▶ WHAT YOU HAVE TO DO
Scan the records below and copy every line that contains the string "Products".
*** Begin section ***
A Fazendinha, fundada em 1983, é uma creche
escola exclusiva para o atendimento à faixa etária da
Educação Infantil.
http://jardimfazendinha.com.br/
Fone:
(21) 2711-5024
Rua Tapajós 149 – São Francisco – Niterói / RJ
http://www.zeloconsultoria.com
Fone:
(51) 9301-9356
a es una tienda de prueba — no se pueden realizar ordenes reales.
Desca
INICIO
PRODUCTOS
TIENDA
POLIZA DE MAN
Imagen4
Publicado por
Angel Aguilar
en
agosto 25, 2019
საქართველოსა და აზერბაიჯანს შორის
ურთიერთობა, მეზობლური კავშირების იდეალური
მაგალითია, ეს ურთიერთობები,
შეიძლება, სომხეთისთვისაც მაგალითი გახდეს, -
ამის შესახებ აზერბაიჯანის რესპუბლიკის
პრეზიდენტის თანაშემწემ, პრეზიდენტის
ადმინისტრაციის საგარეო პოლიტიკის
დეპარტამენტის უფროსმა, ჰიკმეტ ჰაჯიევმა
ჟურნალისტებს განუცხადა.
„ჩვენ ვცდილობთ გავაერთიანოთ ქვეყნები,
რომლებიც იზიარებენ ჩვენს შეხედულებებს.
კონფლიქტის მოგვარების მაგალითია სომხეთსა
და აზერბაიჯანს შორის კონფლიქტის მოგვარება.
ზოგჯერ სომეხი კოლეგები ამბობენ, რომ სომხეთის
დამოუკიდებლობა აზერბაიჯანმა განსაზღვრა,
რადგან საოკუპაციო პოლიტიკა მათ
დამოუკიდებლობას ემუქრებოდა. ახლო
*** End section ***
*** Begin section ***
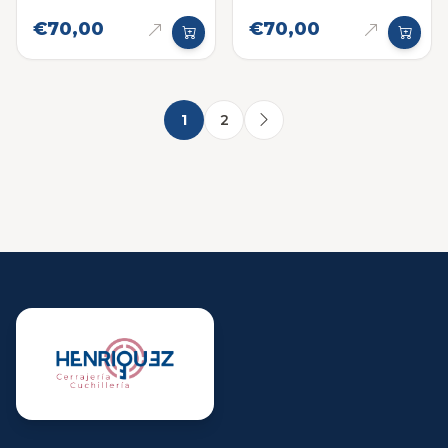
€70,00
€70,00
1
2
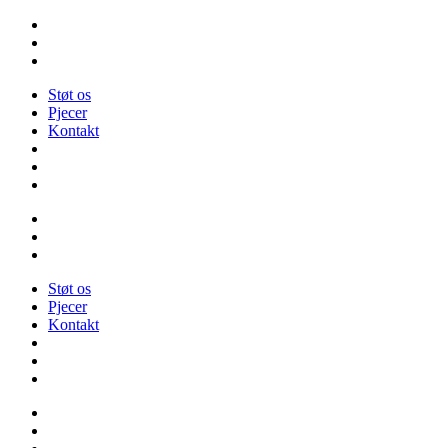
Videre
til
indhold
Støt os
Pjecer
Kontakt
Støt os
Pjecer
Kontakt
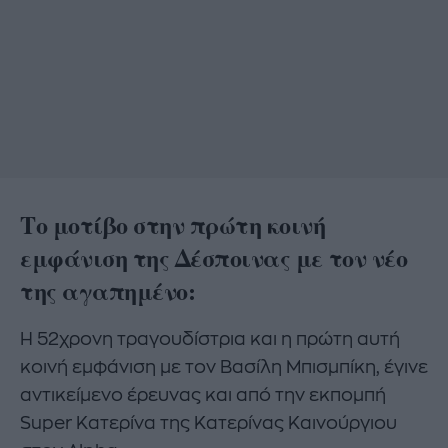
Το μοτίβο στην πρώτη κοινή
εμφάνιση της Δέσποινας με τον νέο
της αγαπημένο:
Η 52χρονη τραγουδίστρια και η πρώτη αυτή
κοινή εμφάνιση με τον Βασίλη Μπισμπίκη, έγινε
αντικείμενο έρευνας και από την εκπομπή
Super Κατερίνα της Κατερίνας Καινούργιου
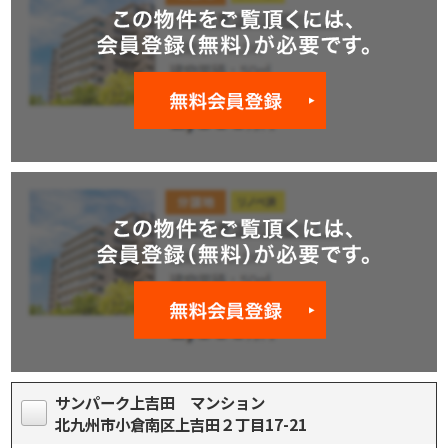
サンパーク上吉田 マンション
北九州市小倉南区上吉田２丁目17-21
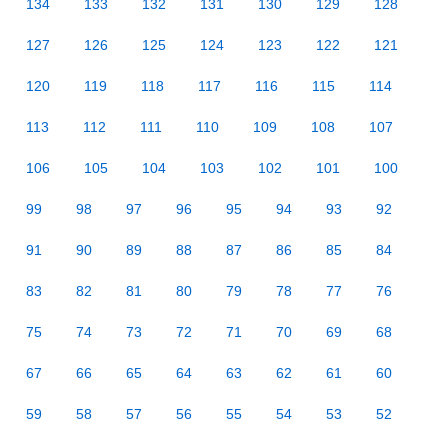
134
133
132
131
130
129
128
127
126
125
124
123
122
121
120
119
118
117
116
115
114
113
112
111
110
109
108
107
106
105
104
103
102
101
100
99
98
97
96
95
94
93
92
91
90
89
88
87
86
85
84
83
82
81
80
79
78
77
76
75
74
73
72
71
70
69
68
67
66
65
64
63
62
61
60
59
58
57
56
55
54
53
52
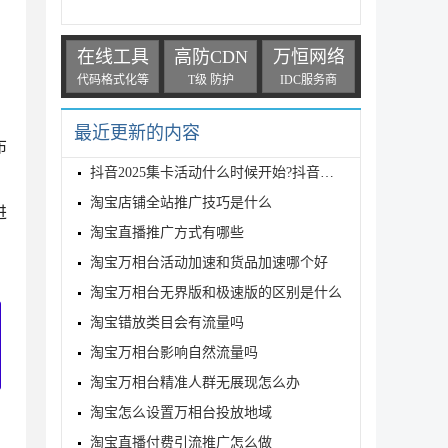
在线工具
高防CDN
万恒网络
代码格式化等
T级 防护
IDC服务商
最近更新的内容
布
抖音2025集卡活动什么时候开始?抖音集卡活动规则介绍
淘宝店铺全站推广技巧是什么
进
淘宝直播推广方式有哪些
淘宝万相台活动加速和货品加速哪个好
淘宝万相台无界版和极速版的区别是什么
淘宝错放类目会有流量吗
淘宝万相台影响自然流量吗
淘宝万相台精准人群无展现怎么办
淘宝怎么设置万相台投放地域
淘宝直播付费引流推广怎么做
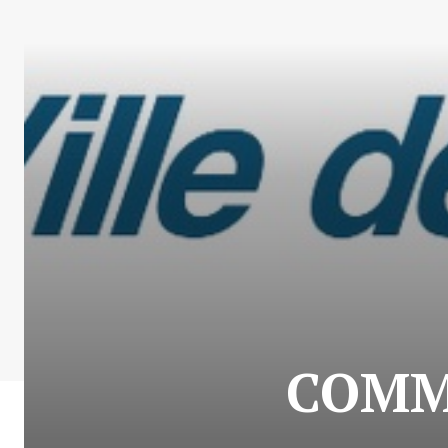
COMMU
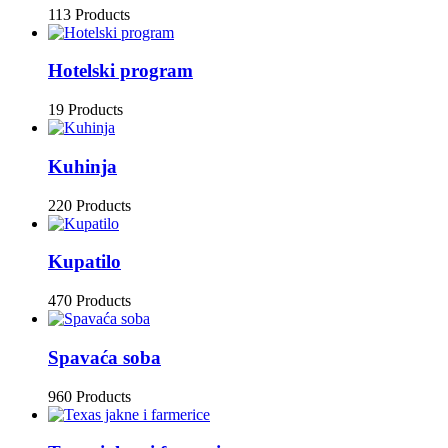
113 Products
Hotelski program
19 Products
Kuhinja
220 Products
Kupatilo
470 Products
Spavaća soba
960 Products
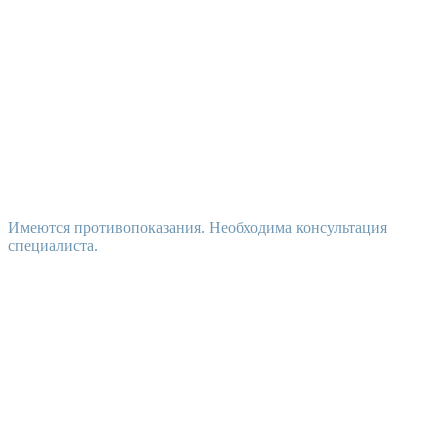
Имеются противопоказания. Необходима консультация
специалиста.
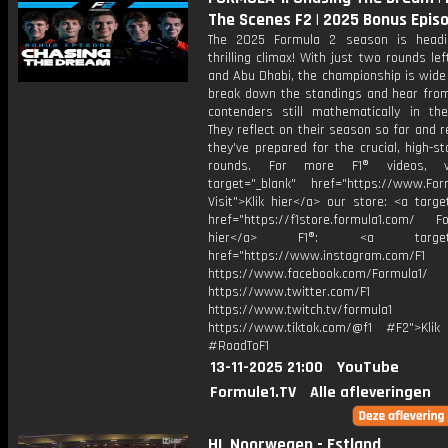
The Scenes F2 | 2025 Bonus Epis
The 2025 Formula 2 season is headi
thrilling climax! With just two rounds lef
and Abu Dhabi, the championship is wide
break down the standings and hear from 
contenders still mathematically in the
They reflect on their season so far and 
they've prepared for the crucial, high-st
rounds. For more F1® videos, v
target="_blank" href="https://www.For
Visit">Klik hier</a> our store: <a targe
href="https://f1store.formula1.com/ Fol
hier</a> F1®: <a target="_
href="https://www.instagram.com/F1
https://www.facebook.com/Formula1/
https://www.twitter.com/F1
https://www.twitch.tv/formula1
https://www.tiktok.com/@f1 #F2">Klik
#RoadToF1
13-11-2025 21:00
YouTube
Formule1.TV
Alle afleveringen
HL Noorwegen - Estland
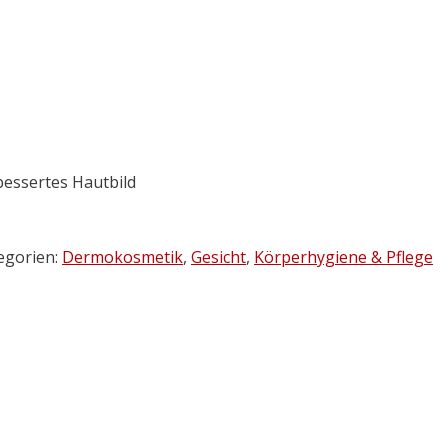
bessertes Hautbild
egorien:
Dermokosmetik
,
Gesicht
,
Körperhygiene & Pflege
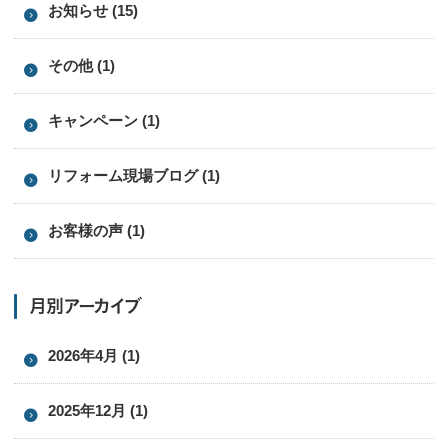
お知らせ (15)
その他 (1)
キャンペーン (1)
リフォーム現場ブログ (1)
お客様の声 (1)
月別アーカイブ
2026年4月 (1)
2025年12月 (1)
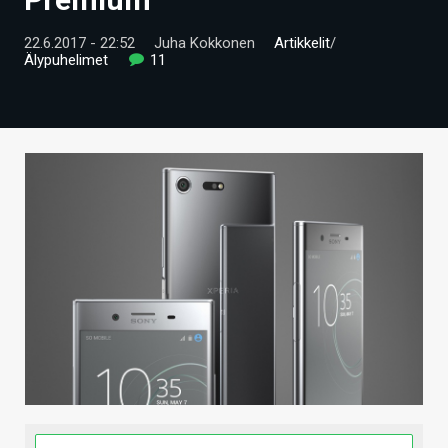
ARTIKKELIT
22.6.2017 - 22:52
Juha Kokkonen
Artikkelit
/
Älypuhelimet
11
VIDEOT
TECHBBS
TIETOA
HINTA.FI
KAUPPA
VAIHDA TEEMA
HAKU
*** End section ***
*** Begin section ***
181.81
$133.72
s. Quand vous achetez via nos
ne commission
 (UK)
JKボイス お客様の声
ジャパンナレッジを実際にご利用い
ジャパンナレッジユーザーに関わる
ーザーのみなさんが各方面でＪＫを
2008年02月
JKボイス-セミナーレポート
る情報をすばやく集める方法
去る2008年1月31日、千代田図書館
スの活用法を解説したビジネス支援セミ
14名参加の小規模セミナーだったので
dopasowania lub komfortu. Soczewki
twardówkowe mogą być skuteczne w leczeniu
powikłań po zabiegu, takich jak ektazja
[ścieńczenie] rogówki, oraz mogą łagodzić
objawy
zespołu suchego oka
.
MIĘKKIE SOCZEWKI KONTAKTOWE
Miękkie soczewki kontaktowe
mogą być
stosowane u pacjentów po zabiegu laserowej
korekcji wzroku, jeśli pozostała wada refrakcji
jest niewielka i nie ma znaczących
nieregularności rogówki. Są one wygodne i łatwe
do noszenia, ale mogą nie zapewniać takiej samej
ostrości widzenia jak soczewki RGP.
*** End section ***
▶ EXERCISE RESPONSE
113 Products
19 Products
220 Products
470 Products
960 Products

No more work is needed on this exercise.